Governance Implications and Theoretical Insights
The paper articulates explicit governance implications derived from empowerment-based agency phenotyping. As empowerment increases, effective governance transitions from external, structural controls (zero-agency) to preference shaping (intermediate-agency) and ultimately to internalist modulation (high-agency)—requiring engagement with the agent’s internal model, preferences, or normative priors. This principled phenomenological approach provides a variational bridge from computational agency measurement to AI governance strategies. The authors claim that contemporary governance frameworks will ultimately fail to address agency in advanced AI unless they incorporate mechanisms for modulating internal models and preferences.

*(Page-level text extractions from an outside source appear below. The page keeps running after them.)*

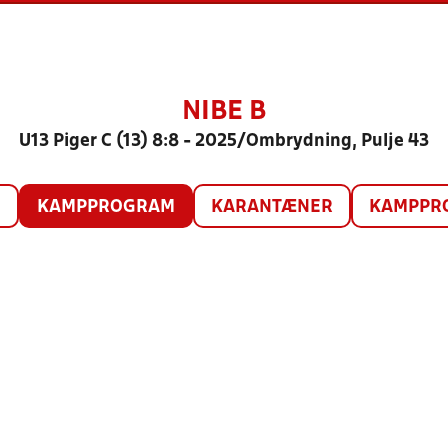
NIBE B
U13 Piger C (13) 8:8 - 2025/Ombrydning, Pulje 43
O
KAMPPROGRAM
KARANTÆNER
KAMPPRO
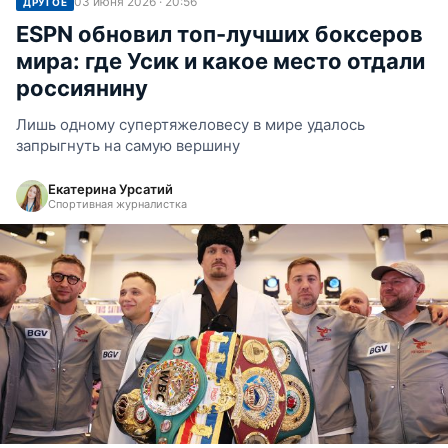
03 июня 2026 · 20:56
ДРУГОЕ
ESPN обновил топ-лучших боксеров
мира: где Усик и какое место отдали
россиянину
Лишь одному супертяжеловесу в мире удалось
запрыгнуть на самую вершину
Екатерина Урсатий
Спортивная журналистка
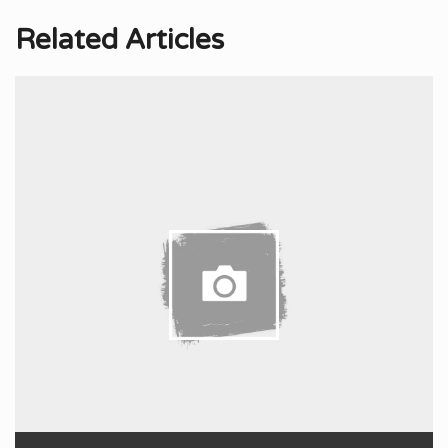
Related Articles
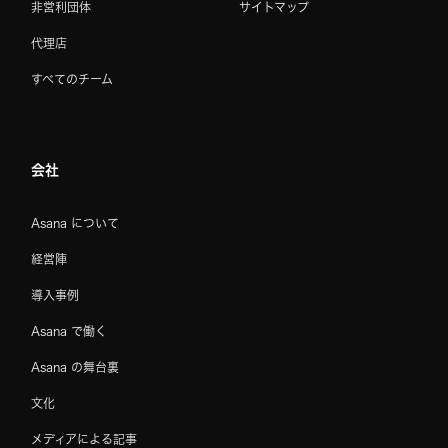
非営利団体
サイトマップ
代理店
すべてのチーム
会社
Asana について
経営陣
導入事例
Asana で働く
Asana の舞台裏
文化
メディアによる記事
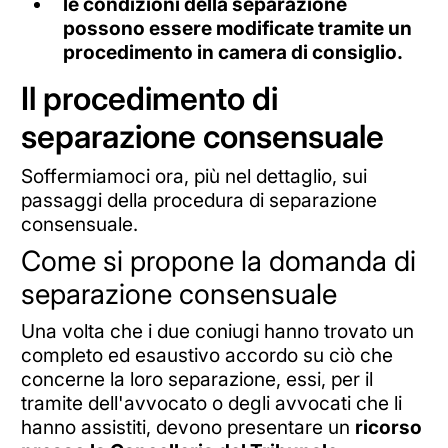
le condizioni della separazione
possono essere modificate tramite un
procedimento in camera di consiglio.
Il procedimento di
separazione consensuale
Soffermiamoci ora, più nel dettaglio, sui
passaggi della procedura di separazione
consensuale.
Come si propone la domanda di
separazione consensuale
Una volta che i due coniugi hanno trovato un
completo ed esaustivo accordo su ciò che
concerne la loro separazione, essi, per il
tramite dell'avvocato o degli avvocati che li
hanno assistiti, devono presentare un
ricorso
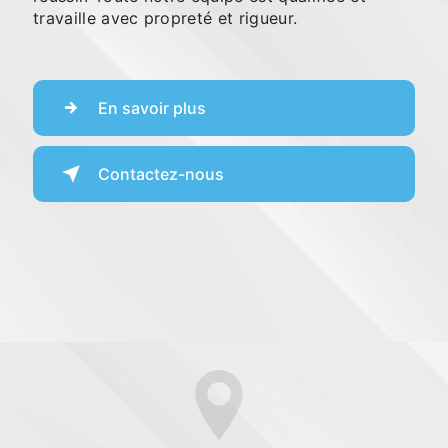
travaille avec propreté et rigueur.
En savoir plus
Contactez-nous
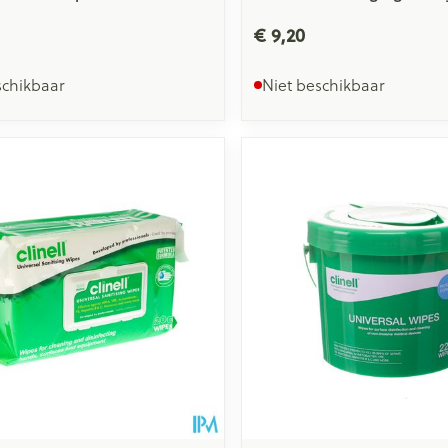
€ 9,20
schikbaar
Niet beschikbaar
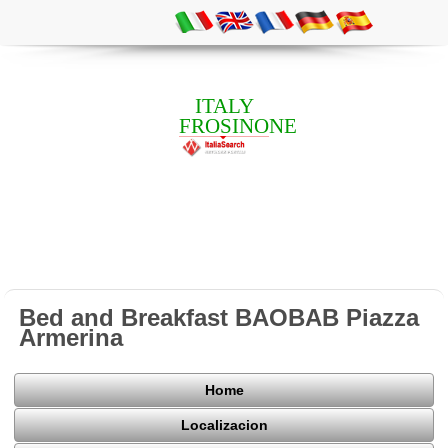
ITALY
FROSINONE
Bed and Breakfast BAOBAB Piazza
Armerina
Home
Localizacion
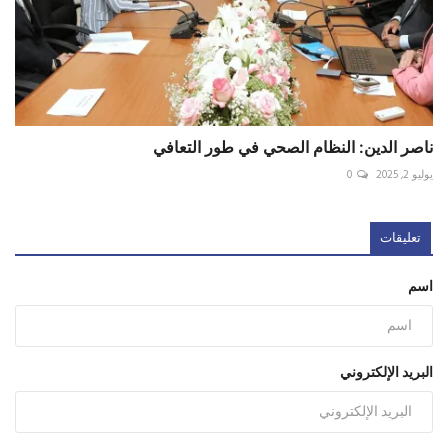
ناصر الدين: النظام الصحي في طور التعافي
يوليو 2, 2025
0
تعليقات
اسم
البريد الإلكتروني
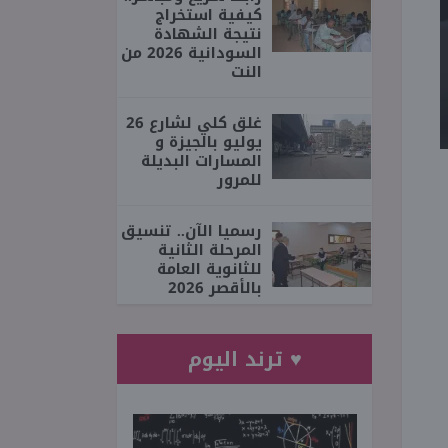
كيفية استخراج
نتيجة الشهادة
السودانية 2026 من
النت
غلق كلي لشارع 26
يوليو بالجيزة و
المسارات البديلة
للمرور
رسميا الآن.. تنسيق
المرحلة الثانية
للثانوية العامة
بالأقصر 2026
♥ ترند اليوم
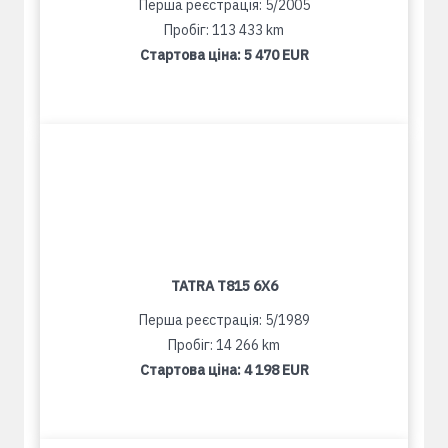
Перша реєстрація: 5/2005
Пробіг: 113 433 km
Стартова ціна:
5 470 EUR
TATRA T815 6X6
Перша реєстрація: 5/1989
Пробіг: 14 266 km
Стартова ціна:
4 198 EUR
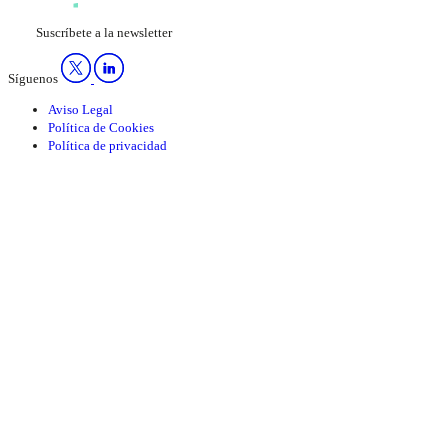
Suscríbete a la newsletter
Síguenos
Aviso Legal
Política de Cookies
Política de privacidad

Furthermore, the framework has implications for AGI development, endorsing active inference as a candidate architecture for achieving general agentic capabilities. Intentionality, rationality, and explainability are necessary prerequisites for systems capable of real-world reasoning, autonomy, and risk-sensitive operational independence. As agentic AI systems advance, the societal implications proliferate: future governance must address agents capable of independent goal-setting and domain generalization.
Future Directions
This conceptual framework invites several lines of future research. The operationalization of empowerment metrics could be extended to larger, more complex environments and hierarchically structured generative models. Work toward disentangled latent states and monosemantic planning representations would enhance explainability and facilitate causal tracing of agentic behaviors. Preference-motivated exploration and information gain targeting specific modalities offer a refined approach to balancing epistemic and instrumental value. Finally, research integrating agency phenotyping with policy shaping and internal governance mechanisms holds promise for robust control of highly agentic AI systems.
Conclusion
The paper establishes active inference as a robust computational framework for phenotyping agency in AI, operationalizes empowerment as a discriminative metric, and delineates the governance strategies appropriate to varying levels of agency. By tying philosophical concepts of agency to formal generative models, it facilitates principled measurement and tuning of agentic traits in artificial systems. The approach provides a foundational bridge between computational psychiatry, AGI development, and AI governance, with clear implications for measuring, controlling, and interpreting agency as AI systems become increasingly autonomous and general (2604.23278).